The American Way
Is ticket scalping American? At a time when the country is keen to embrace its American identity, an excessive amount of clothing with American flags, or the continuing practice of singing God Bless America during the 7th inning stretch, it seemed an important question.
It was certainly on my mind as I roved around Gate 5 of Comiskey Park before the 74th All-Star game on the South Side of Chicago. The security was thicker than the waistlines of the fat cats who had bought their tickets online for upwards of $2,000 a piece. As with most illicit activity these days, it's okay if you do it online. But outside the stadium? Plainclothes officers were trying to infiltrate deals. Mounted officers were trying to direct their horses and traffic when they were successful in the first task. There were lots of men in black.
As in all things wholly American these days, terrorism was on the minds of the proud and the paranoid, so most people seemed to accept the tight security. Still, it was excessive. A man playing his horn hid behind a wall, and quickly snapped up the change I tossed in his case. "I can't let the cops see," he said, peering out from behind the wall as if he were on a sting operation. "They don't want anyone making any money on this game."
A ticket taker justified the crackdown, saying, "It's the All-Star game, it's a federal thing, it's an international thing, it's bigger than just a ballgame." In other words, it's a national and even international presentation of America to the world. Apparently tight security and strict law enforcement are part of the evolving American identity.
Nevertheless, you can't keep a good scammer down. By the night's end, the ticket takers at Gate 5, one of several gates, reported they had had to turn away a total of 12 fans with counterfeit tickets. The counterfeits were alleged to be some of the best ever, identifiable only by a slightly lighter shade of blue.
Plenty of nefarious entrepreneurs were afoot. One man approached me selling All-Star towels, and then whipped out a few baseball cards from the 1980s. Baffled, I declined, and then wondered if I shouldn't have tried to sell off some of my dusty childhood treasures. A veteran sports journalist later informed me that he was not just trying to leverage the over-hyped atmosphere to unload old baseball cards, but that each card invariably came with an All-Star ticket for free. A marvelous loophole.

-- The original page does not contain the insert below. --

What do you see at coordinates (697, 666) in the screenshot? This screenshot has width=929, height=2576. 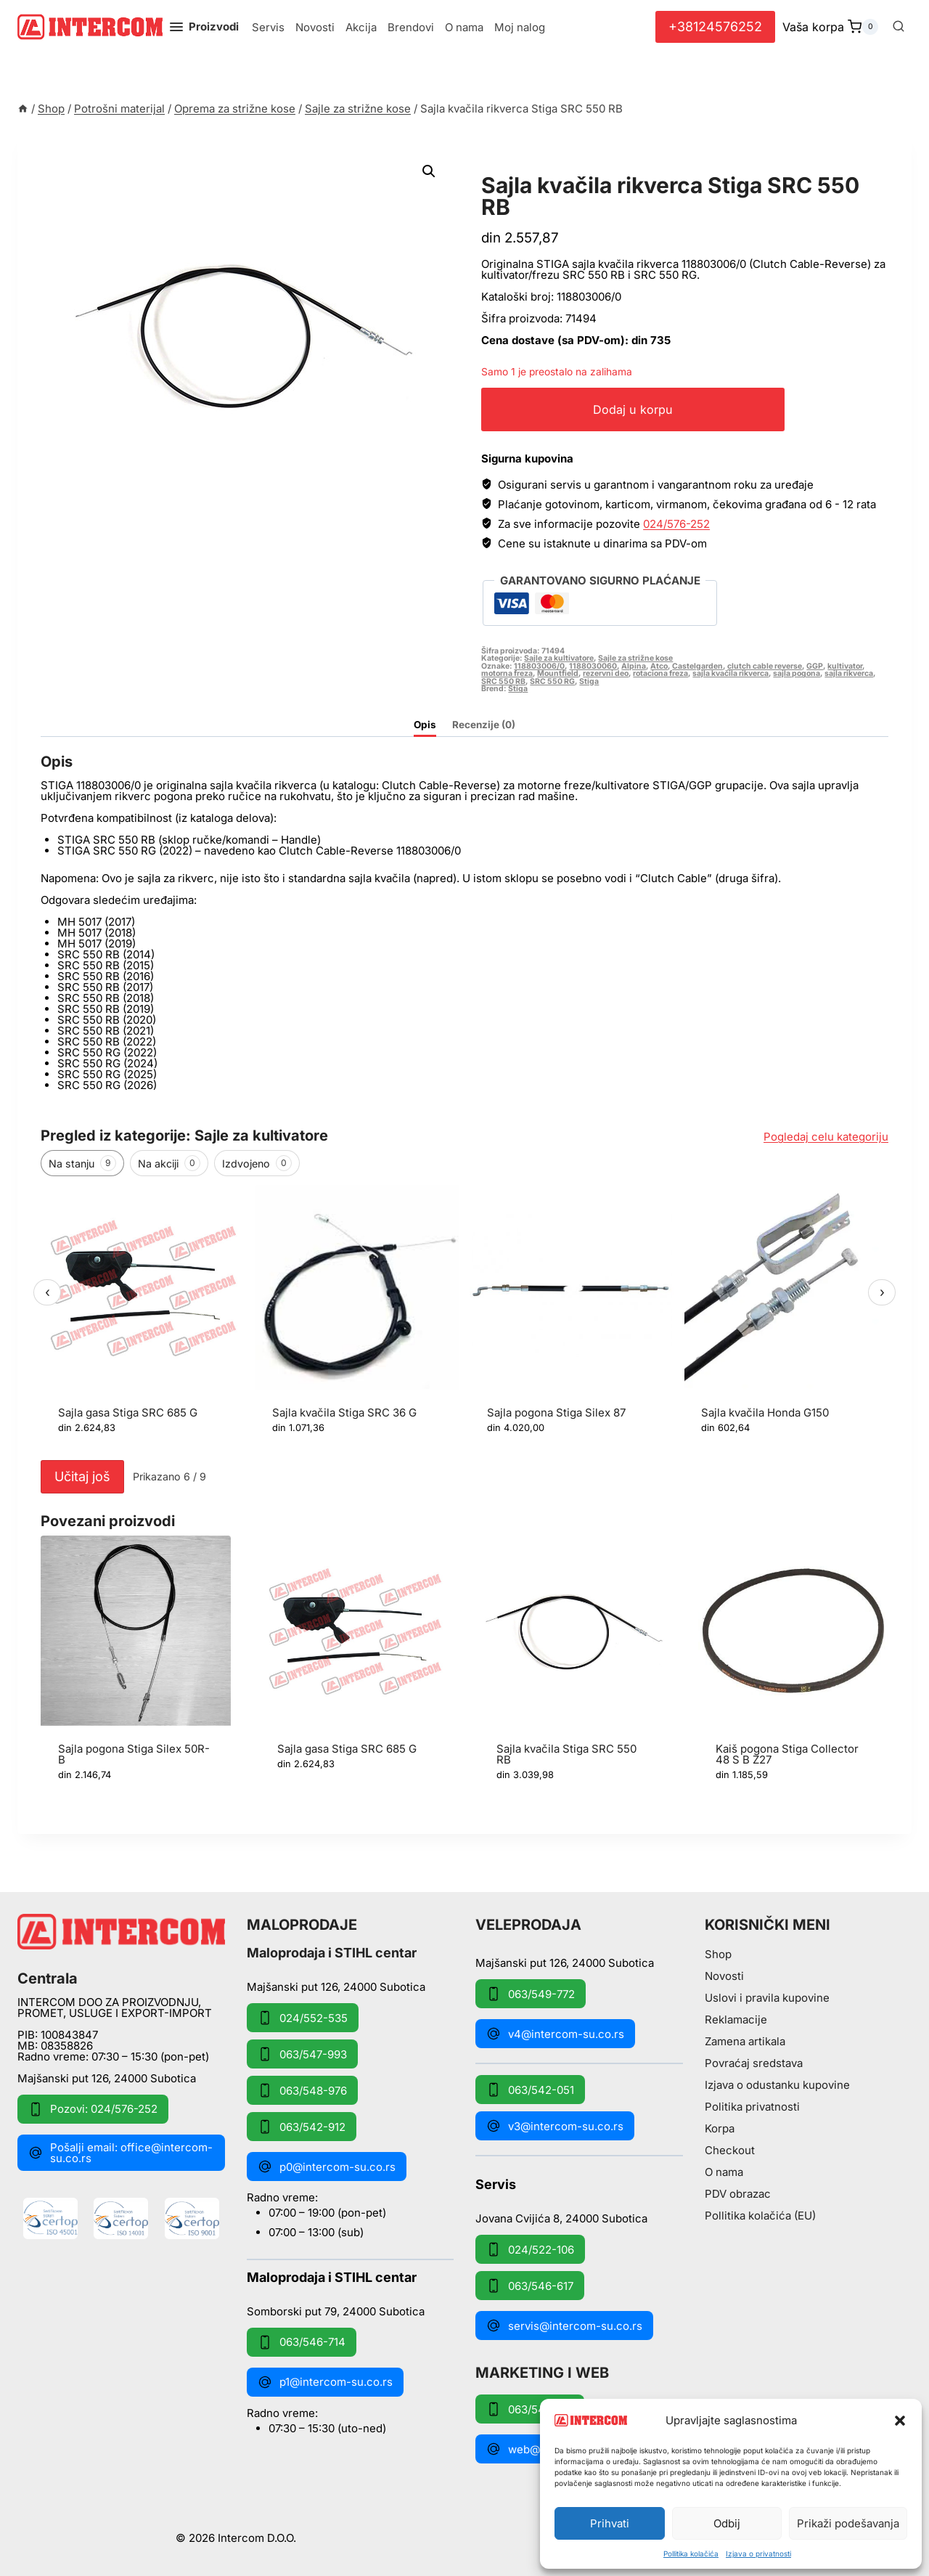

Debbie, who had come up from St. Louis and had been milling the grounds with her husband since the morning, had momentarily passed through the gates to All-Star heaven. An usher had approached her and offered her a free pass through the turnstile for $100. In probably her only act of infiltration ever, she related how she waited by a tree for his signal, and then walked through. When she got to the other side, she was told to put $100 in a nearby trash can. She said she had planned on hightailing it to the cheap seats, but a police officer caught her arm. Told either she or her accomplice on the inside would go to jail, she finked.

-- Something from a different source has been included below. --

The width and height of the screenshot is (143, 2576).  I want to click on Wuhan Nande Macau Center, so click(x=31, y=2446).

As game time approached, the number of fans holding up hopeful fingers for the number of tickets they wanted had multiplied. The locals were unimpressed. Benji and Jason, brothers who grew up on the South Side going to Sox games and hating the Cubs (on Wrigley field: "It's a beergarden, and it smells like urine"), disparaged all the hopeful finger wavers. "This isn't a Dead Concert, it's pathetic, this is baseball." He did mention though that "if someone's gonna give me $1,000 for a ticket, I'll take it."
After getting quotes on tickets from between $200 and $2000, I changed my strategy from hopeful contender to hapless pity case, and accordingly modified my sign from "I NEED 1" to "I'D LIKE 1." Stakes were high, and with a lone $40 to spend, I was clearly out of the game.
The longer I watched the rich and shameless file in, bragging about the cost of their tickets, the angrier I got. Was this American? Where was the equal opportunity? If the players on the field were the best in baseball, elected by a democratic vote in accordance with our finest traditions, why weren't the fans similarly selected, based on displays of superior baseball knowledge and passion?
The truth of course, is that America doesn't work that way. It is as a celebration of status and hype (witness All-Star earrings), that the All-Star game is the best representation of the American experience. Many who had shelled out thousands for tickets seemed uninterested in the specifics of the game. A water resource manager from Hollywood, Florida said he had come up "on a last minute thing," and that it was his eighth All-Star game. His main comment was that he was disappointed to hear the stadium didn't serve Miller beer products.
I tried to draw a security guard into a debate about the fact that ticket scalping, at its core, was free enterprise, the ultimate expression of Americanism. He rolled his eyes. I pressed: as long as the tickets weren't counterfeit, a robust scalp market was a fantastic wealth creator. He wasn't listening. My sense of common man injustice was piqued. The thought of so much effort being made to clamp down on one of the few activities in which lower class guys were the middlemen reaping fat profits off the rich guys, instead of the other way around, was too depressing. Most of the scalpers probably didn't qualify for the Bush tax cut, but they could make their $500 in just one transaction!
From outside the stadium, I could hear the announcement of the lineups and then the singing of the national anthem. I was standing next to the turnstile by now, and in order to mollify the ticket takers, I had changed my sign to "FREEBIE?" I explained to one of my fellow ticket seekers that I was just hoping for one of the sponsoring corporations that had been given blocks of tickets to have an extra one for me. "Oh, yeah, corporate largesse," he scoffed sarcastically.
But just as I was ready to call it quits, in bounded an entourage of sports agents. "You want a ticket?" the leader asked. I beamed. "Here, take it. Enjoy the game." I looked around at the dozens of once fellow hopefuls. Jaws dropped. I had scored on a handout. I pushed through the turnstile. I wasn't going to stop to question if it was American or not.
Dan Hoyle vends malts and lives in Chicago.